[<prev] [next>] [<thread-prev] [thread-next>] [day] [month] [year] [list]
Message-ID: <4cb93166-29fd-4aea-965b-5dfb62d4dc8c@redhat.com>
Date: Thu, 20 Feb 2025 11:59:11 +0100
From: David Hildenbrand <david@...hat.com>
To: Luiz Capitulino <luizcap@...hat.com>, linux-kernel@...r.kernel.org,
linux-mm@...ck.org, yuzhao@...gle.com, pasha.tatashin@...een.com
Cc: akpm@...ux-foundation.org, hannes@...xchg.org, muchun.song@...ux.dev
Subject: Re: [PATCH 1/4] mm: page_ext: add an iteration API for page
extensions
On 19.02.25 03:17, Luiz Capitulino wrote:
> The page extension implementation assumes that all page extensions of
> a given page order are stored in the same memory section. The function
> page_ext_next() relies on this assumption by adding an offset to the
> current object to return the next adjacent page extension.
>
> This behavior works as expected for flatmem but fails for sparsemem when
> using 1G pages. The commit cf54f310d0d3 ("mm/hugetlb: use __GFP_COMP for
> gigantic folios") exposes this issue, making it possible for a crash when
> using page_owner or page_table_check page extensions.
>
> The problem is that for 1G pages, the page extensions may span memory
> section boundaries and be stored in different memory sections. This issue
> was not visible before commit cf54f310d0d3 ("mm/hugetlb: use __GFP_COMP
> for gigantic folios") because alloc_contig_pages() never passed more than
> MAX_PAGE_ORDER to post_alloc_hook(). However, the series introducing
> mentioned commit changed this behavior allowing the full 1G page order
> to be passed.
>
> Reproducer:
>
> 1. Build the kernel with CONFIG_SPARSEMEM=y and table extensions
> support
> 2. Pass 'default_hugepagesz=1 page_owner=on' in the kernel command-line
> 3. Reserve one 1G page at run-time, this should crash (backtrace below)
>
> To address this issue, this commit introduces a new API for iterating
> through page extensions. The main iteration loops are for_each_page_ext()

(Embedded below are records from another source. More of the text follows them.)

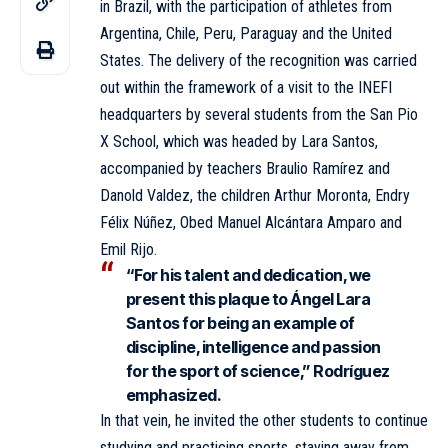
in Brazil, with the participation of athletes from
Argentina, Chile, Peru, Paraguay and the United
States. The delivery of the recognition was carried
out within the framework of a visit to the INEFI
headquarters by several students from the San Pio
X School, which was headed by Lara Santos,
accompanied by teachers Braulio Ramírez and
Danold Valdez, the children Arthur Moronta, Endry
Félix Núñez, Obed Manuel Alcántara Amparo and
Emil Rijo.
“For his talent and dedication, we
present this plaque to Ángel Lara
Santos for being an example of
discipline, intelligence and passion
for the sport of science,” Rodríguez
emphasized.
In that vein, he invited the other students to continue
studying and practicing sports, staying away from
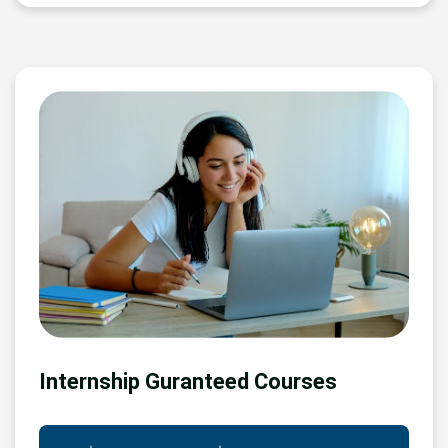
Internship Guranteed Courses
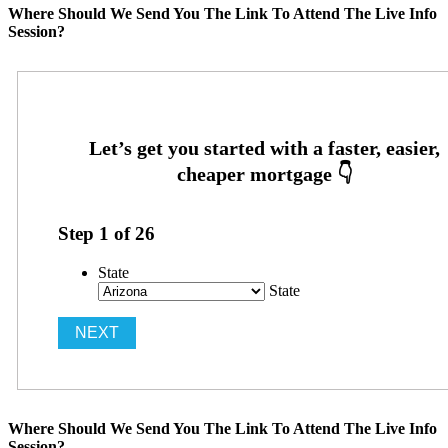
Where Should We Send You The Link To Attend The Live Info
Session?
Step
1
of
26
State
State
Where Should We Send You The Link To Attend The Live Info
Session?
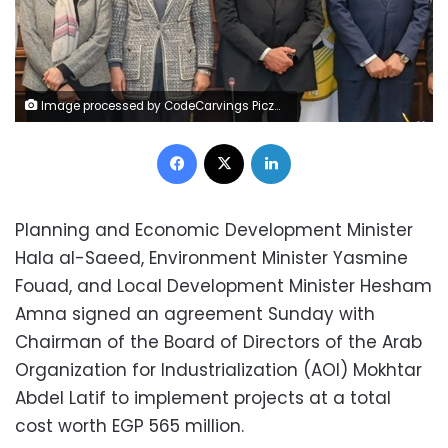
Image processed by CodeCarvings Piczard ### FREE Community Edition ### on 2024-03-24 11:38:14Z | |
Facebook
X
LinkedIn
Planning and Economic Development Minister
Hala al-Saeed, Environment Minister Yasmine
Fouad, and Local Development Minister Hesham
Amna signed an agreement Sunday with
Chairman of the Board of Directors of the Arab
Organization for Industrialization (AOI) Mokhtar
Abdel Latif to implement projects at a total
cost worth EGP 565 million.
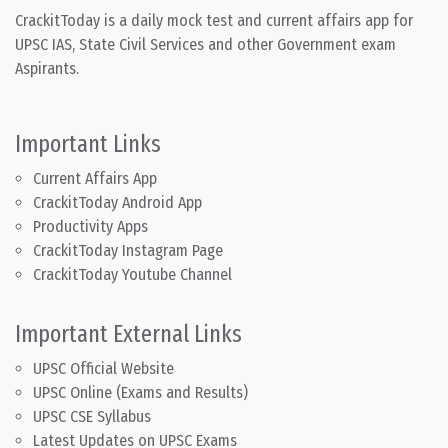
CrackitToday is a daily mock test and current affairs app for
UPSC IAS, State Civil Services and other Government exam
Aspirants.
Important Links
Current Affairs App
CrackitToday Android App
Productivity Apps
CrackitToday Instagram Page
CrackitToday Youtube Channel
Important External Links
UPSC Official Website
UPSC Online (Exams and Results)
UPSC CSE Syllabus
Latest Updates on UPSC Exams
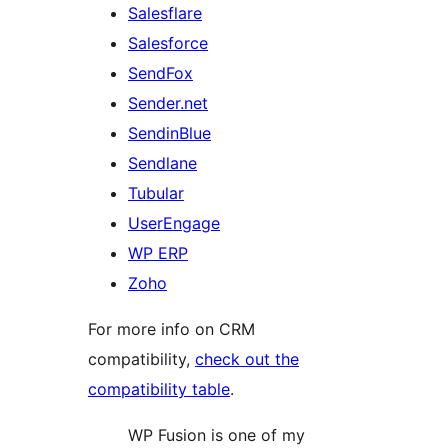
Salesflare
Salesforce
SendFox
Sender.net
SendinBlue
Sendlane
Tubular
UserEngage
WP ERP
Zoho
For more info on CRM
compatibility,
check out the
compatibility table
.
WP Fusion is one of my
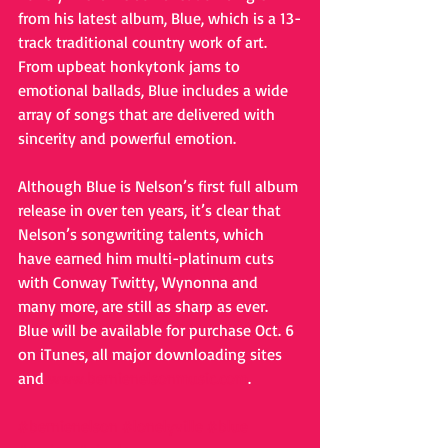
from his latest album, Blue, which is a 13-
track traditional country work of art. 
From upbeat honkytonk jams to 
emotional ballads, Blue includes a wide 
array of songs that are delivered with 
sincerity and powerful emotion.  
Although Blue is Nelson’s first full album 
release in over ten years, it’s clear that 
Nelson’s songwriting talents, which 
have earned him multi-platinum cuts 
with Conway Twitty, Wynonna and 
many more, are still as sharp as ever.  
Blue will be available for purchase Oct. 6 
on iTunes, all major downloading sites 
and 
www.bernienelsonmusic.com
. 
#bernienelson
#lonelyville
#blue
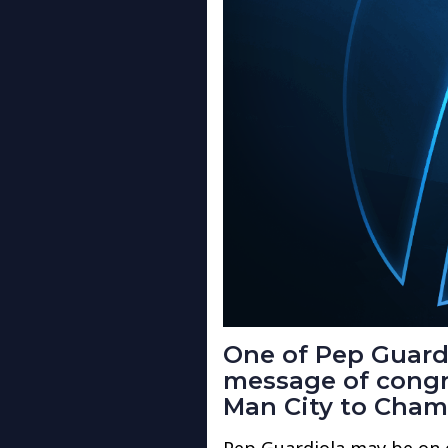
One of Pep Guardi
message of congra
Man City to Cham
Pep Guardiola may be on 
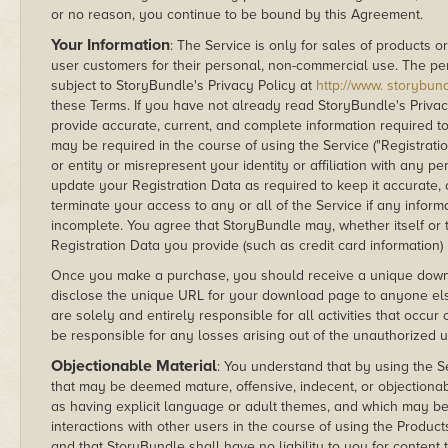
or no reason, you continue to be bound by this Agreement.
Your Information
: The Service is only for sales of products or
user customers for their personal, non-commercial use. The per
subject to StoryBundle's Privacy Policy at
http://www. storybund
these Terms. If you have not already read StoryBundle's Priva
provide accurate, current, and complete information required to
may be required in the course of using the Service ("Registrat
or entity or misrepresent your identity or affiliation with any p
update your Registration Data as required to keep it accurate
terminate your access to any or all of the Service if any inform
incomplete. You agree that StoryBundle may, whether itself or t
Registration Data you provide (such as credit card information) 
Once you make a purchase, you should receive a unique downloa
disclose the unique URL for your download page to anyone el
are solely and entirely responsible for all activities that occ
be responsible for any losses arising out of the unauthorized
Objectionable Material
: You understand that by using the 
that may be deemed mature, offensive, indecent, or objectionab
as having explicit language or adult themes, and which may be 
interactions with other users in the course of using the Product
and that StoryBundle shall have no liability to you for content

> and for_each_page_ext_order(). Both must be called with the RCU read
> lock taken. Here's an usage example:
>
> """
> struct page_ext_iter iter;
> struct page_ext *page_ext;
>
> ...
>
> rcu_read_lock();
> for_each_page_ext_order(page, order, page_ext, iter) {
> struct my_page_ext *obj = get_my_page_ext_obj(page_ext);
> ...
> }
> rcu_read_unlock();
> """
>
[...]
> +struct page_ext *page_ext_iter_begin(struct page_ext_iter *iter, struct page *page);
> +struct page_ext *page_ext_iter_next(struct page_ext_iter *iter);
> +
> +/**
> + * page_ext_iter_get() - Get current page extension
> + * @iter: page extension iterator.
> + *
> + * Return: NULL if no page_ext exists for this iterator.
> + */
> +static inline struct page_ext *page_ext_iter_get(const struct page_ext_iter *iter)
> +{
> + return iter->page_ext;
> +}
> +
> +/**
> + * for_each_page_ext(): iterate through page_ext objects.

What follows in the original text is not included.